Using "concept sorting" to study learning processes and outcomes.

Department of Medicine, University of Calgary Faculty of Medicine, Calgary, Alberta, Canada.
Academic Medicine (Impact Factor: 3.47). 09/2002; 77(8):831-6. DOI: 10.1097/00001888-200208000-00017
Source: PubMed

ABSTRACT First, to evaluate "concept sorting" as a tool for assessing knowledge organization in the memories of first-year medical students, and second, to study the relationship between knowledge organization and examination performance.
During 2001, first-year medical students taking the Renal Course at the University of Calgary Faculty of Medicine were given a questionnaire on scheme use and were given a concept-sorting task in the domain of metabolic alkalosis. The sophistication of their concept sorting was graded using the number of physiology-based groups they formed. Review of the course's examination scores allowed correlation with concept-sorting scores. Statistical analyses used Fisher's exact test and the two-sample t-test. Pearson's correlation coefficient and the kappa statistic were used for correlation between raters.

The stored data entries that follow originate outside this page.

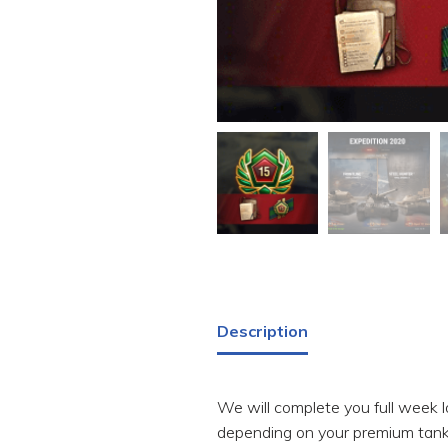
Description
We will complete you full week lo
depending on your premium tank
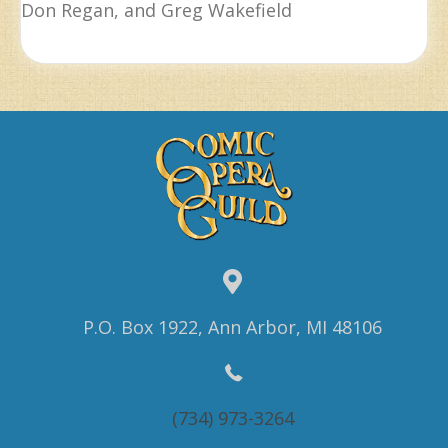
Don Regan, and Greg Wakefield
P.O. Box 1922, Ann Arbor, MI 48106
(734) 973-3264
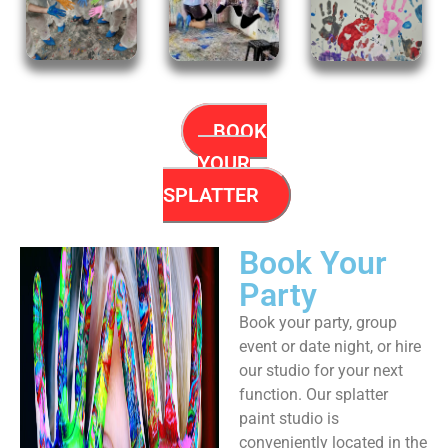
BOOK
YOUR
SPLATTER
Book Your
Party
Book your party, group
event or date night, or hire
our studio for your next
function. Our splatter
paint studio is
conveniently located in the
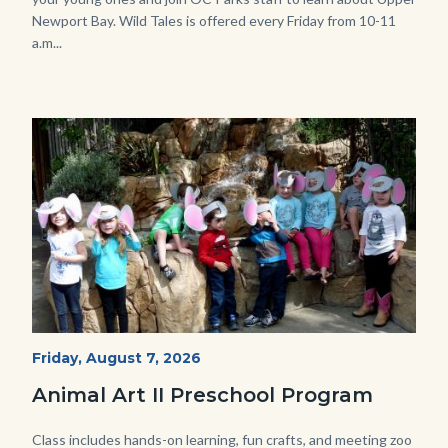
Newport Bay. Wild Tales is offered every Friday from 10-11
a.m...
Image
Image
P1210790.JPG
Start
Friday, August 7, 2026
Date
Animal Art II Preschool Program
Body
Class includes hands-on learning, fun crafts, and meeting zoo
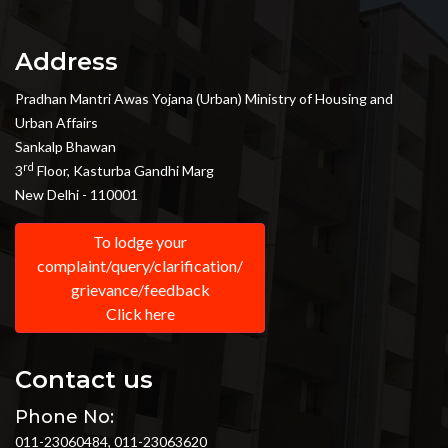
Address
Pradhan Mantri Awas Yojana (Urban) Ministry of Housing and
Urban Affairs
Sankalp Bhawan
rd
3
Floor, Kasturba Gandhi Marg
New Delhi - 110001
To lodge your
complaint/query/clarification/
grievance/feedback
Click here
Contact us
Phone No:
011-23060484, 011-23063620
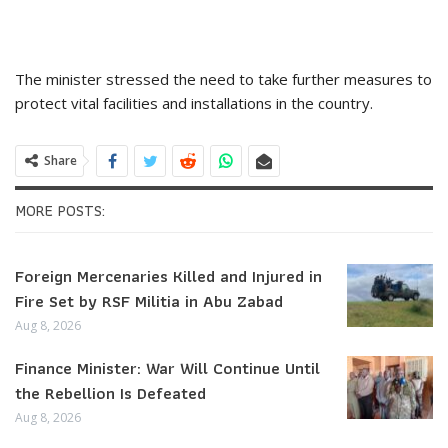
The minister stressed the need to take further measures to
protect vital facilities and installations in the country.
Share
MORE POSTS:
Foreign Mercenaries Killed and Injured in
Fire Set by RSF Militia in Abu Zabad
Aug 8, 2026
Finance Minister: War Will Continue Until
the Rebellion Is Defeated
Aug 8, 2026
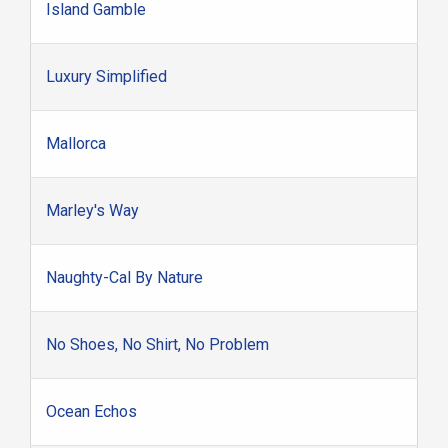
Island Gamble
Luxury Simplified
Mallorca
Marley's Way
Naughty-Cal By Nature
No Shoes, No Shirt, No Problem
Ocean Echos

A total of 81 of 99 students completed the study. The concept-sorting score (mean +/- SEM) for students who used the scheme was higher than was the score for students who did not (2.5 +/- 0.14 versus 1.91 +/- 0.12, p =.016). Students who scored higher in the concept-sorting task, referred to as "deep learners," scored higher than did "surface learners" on exam questions on metabolic alkalosis (2.81 versus 2.29, p =.02). There was no difference in the overall examination performances between the two groups.
Concept sorting may be a useful tool for studying the learning process. Scheme use by students produces a positive outcome on examination performance.